In other words, a decorator is a function wrapper; it takes a function and returns a function with modified behaviour. This can be used, for example, to time functions (by nesting it between calls to `time.time`) without needing to repeat the timing code in each function to be timed---the timing decorator needs to be defined once and can be applied to whichever functions need to be timed.

To illustrate this, here's an example of a timing decorator:

In [26]:
def print_exec_time(func):
    """Time the execution of `func` and print."""
    def wrapper(*args, **kwargs):
        start_time = time.time()
        result = func(*args, **kwargs)
        exec_time = time.time() - start_time
        print(exec_time)
        return result
    
    return wrapper


def wait(dur=1):
    time.sleep(dur)
    
# instead of using the `@` notation above, apply the decorator explicitly:  
wait = print_exec_time(wait)  # returns "wrapper" which replaces the original "wait"
    
wait(1)

1.0010981559753418


If you've never seen decorators this nested definition might be confusing.

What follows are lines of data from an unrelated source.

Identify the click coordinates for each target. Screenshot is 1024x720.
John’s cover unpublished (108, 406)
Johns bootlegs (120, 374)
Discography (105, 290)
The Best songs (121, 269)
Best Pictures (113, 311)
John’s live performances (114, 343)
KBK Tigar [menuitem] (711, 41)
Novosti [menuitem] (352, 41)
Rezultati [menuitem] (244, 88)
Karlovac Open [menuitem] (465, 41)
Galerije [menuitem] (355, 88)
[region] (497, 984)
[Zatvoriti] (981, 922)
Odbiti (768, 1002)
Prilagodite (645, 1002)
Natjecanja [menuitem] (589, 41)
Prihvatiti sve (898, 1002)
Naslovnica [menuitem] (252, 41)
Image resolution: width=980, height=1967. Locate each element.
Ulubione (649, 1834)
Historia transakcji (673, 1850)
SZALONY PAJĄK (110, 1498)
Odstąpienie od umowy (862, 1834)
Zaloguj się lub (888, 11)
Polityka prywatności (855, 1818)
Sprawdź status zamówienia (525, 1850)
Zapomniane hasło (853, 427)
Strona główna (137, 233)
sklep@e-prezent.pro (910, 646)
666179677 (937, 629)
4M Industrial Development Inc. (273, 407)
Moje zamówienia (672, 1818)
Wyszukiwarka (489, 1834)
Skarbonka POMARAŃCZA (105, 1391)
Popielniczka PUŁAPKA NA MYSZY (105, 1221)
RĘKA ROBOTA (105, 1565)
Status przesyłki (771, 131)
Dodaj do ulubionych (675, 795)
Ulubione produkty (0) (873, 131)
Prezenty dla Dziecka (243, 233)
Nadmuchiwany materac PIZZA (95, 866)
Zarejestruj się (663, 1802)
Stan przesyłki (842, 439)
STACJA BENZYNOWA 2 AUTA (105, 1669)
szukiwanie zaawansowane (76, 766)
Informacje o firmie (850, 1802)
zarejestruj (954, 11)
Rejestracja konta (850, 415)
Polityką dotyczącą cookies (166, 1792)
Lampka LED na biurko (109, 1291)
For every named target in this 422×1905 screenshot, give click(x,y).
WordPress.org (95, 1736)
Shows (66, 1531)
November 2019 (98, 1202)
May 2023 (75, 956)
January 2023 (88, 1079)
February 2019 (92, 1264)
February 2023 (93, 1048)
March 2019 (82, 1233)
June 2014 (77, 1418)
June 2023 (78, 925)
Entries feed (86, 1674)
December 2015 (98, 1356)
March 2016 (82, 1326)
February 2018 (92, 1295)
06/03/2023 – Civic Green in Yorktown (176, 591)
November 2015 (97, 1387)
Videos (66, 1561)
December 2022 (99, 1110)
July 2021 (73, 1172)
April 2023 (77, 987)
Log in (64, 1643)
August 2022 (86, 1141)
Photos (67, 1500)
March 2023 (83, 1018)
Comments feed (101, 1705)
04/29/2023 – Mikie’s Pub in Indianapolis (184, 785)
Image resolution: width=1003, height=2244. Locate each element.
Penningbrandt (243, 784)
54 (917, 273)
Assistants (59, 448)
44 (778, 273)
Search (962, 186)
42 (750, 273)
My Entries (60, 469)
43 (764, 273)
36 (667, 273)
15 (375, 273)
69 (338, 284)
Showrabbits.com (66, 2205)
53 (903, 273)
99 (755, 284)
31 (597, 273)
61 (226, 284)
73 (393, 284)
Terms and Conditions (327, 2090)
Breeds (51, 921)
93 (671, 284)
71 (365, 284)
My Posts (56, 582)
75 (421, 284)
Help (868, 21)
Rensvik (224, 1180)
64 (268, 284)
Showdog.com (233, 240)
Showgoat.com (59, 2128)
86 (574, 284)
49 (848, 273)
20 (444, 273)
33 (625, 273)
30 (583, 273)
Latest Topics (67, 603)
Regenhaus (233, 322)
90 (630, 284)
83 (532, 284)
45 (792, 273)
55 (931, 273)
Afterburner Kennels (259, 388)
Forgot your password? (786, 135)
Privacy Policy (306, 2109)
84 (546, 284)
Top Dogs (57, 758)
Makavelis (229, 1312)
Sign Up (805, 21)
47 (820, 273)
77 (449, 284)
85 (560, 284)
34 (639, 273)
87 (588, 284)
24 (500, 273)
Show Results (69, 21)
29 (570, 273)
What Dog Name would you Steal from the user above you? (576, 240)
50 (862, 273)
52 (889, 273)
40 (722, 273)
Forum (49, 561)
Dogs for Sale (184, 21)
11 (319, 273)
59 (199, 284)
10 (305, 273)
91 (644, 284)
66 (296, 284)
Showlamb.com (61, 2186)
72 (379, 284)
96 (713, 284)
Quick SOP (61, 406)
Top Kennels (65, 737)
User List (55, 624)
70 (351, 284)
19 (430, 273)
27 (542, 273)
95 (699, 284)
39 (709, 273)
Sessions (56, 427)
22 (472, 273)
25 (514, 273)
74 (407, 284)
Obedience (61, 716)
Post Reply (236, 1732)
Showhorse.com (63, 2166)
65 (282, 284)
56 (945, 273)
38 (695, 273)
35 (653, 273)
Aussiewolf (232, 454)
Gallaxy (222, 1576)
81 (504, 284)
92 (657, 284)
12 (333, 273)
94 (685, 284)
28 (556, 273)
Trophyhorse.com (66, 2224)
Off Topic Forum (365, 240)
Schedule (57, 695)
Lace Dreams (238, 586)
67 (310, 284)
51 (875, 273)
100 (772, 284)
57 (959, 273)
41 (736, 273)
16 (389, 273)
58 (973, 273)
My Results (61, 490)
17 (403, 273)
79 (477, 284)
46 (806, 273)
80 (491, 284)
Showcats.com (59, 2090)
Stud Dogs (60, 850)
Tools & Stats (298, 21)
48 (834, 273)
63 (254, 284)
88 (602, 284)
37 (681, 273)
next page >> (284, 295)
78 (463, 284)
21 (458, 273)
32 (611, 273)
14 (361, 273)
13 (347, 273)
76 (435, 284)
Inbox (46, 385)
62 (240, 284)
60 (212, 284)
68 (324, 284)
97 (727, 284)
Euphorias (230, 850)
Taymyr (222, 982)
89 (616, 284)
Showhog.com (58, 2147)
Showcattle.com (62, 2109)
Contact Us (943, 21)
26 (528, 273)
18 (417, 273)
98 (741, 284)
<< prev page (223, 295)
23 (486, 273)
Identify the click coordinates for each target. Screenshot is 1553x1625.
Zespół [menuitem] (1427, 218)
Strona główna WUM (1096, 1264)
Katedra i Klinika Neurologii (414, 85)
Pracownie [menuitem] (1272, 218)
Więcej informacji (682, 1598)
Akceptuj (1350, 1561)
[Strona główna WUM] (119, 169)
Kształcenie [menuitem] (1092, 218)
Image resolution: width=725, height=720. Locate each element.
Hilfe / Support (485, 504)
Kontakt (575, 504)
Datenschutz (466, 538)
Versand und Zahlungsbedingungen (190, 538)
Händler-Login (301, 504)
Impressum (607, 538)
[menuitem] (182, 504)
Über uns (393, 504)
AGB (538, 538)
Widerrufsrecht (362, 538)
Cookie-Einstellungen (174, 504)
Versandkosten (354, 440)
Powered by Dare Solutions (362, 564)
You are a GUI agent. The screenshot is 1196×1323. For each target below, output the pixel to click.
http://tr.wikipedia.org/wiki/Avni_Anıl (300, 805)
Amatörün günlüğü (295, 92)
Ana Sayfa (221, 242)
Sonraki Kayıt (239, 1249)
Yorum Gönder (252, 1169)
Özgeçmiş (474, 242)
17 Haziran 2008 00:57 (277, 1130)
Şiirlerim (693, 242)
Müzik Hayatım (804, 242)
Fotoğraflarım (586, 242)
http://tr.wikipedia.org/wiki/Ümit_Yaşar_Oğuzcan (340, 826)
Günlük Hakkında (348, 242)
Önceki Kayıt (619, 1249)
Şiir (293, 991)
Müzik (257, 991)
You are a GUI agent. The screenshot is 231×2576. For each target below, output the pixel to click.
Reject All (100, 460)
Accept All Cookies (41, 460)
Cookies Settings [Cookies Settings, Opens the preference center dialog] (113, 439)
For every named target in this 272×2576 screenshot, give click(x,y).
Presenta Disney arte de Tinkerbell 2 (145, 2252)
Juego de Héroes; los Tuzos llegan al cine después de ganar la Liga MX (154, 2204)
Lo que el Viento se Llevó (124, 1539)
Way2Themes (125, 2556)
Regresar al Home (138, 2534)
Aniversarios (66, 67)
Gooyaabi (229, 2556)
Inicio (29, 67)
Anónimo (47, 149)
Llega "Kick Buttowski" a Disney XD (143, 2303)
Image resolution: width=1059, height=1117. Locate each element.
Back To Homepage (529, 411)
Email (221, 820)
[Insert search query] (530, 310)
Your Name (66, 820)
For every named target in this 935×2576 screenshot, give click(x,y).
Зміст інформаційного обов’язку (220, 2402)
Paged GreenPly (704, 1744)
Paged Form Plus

When the decorator `@print_exec_time` is applied to a function or method, it "replaces" the definition of that function with `wrapper`, which calls (and returns the same value as) the original function along with any number of additional operations (in this case, calling `time.time` before and after the function call). This decorator can be applied functions with any number of positional or named arguments; the `wrapper` simply captures anything that would have been sent to the undecorated function, using `*args` and `**kwargs`, and passes it along.

Finally, note that the variables `args` and `kwargs` are only conventions, and other names can be used in the same way, though this is generally bad for readability. I suppose if the extra arguments will (for example) always be passed to a specific function, more descriptive names could be used, though I have never done this.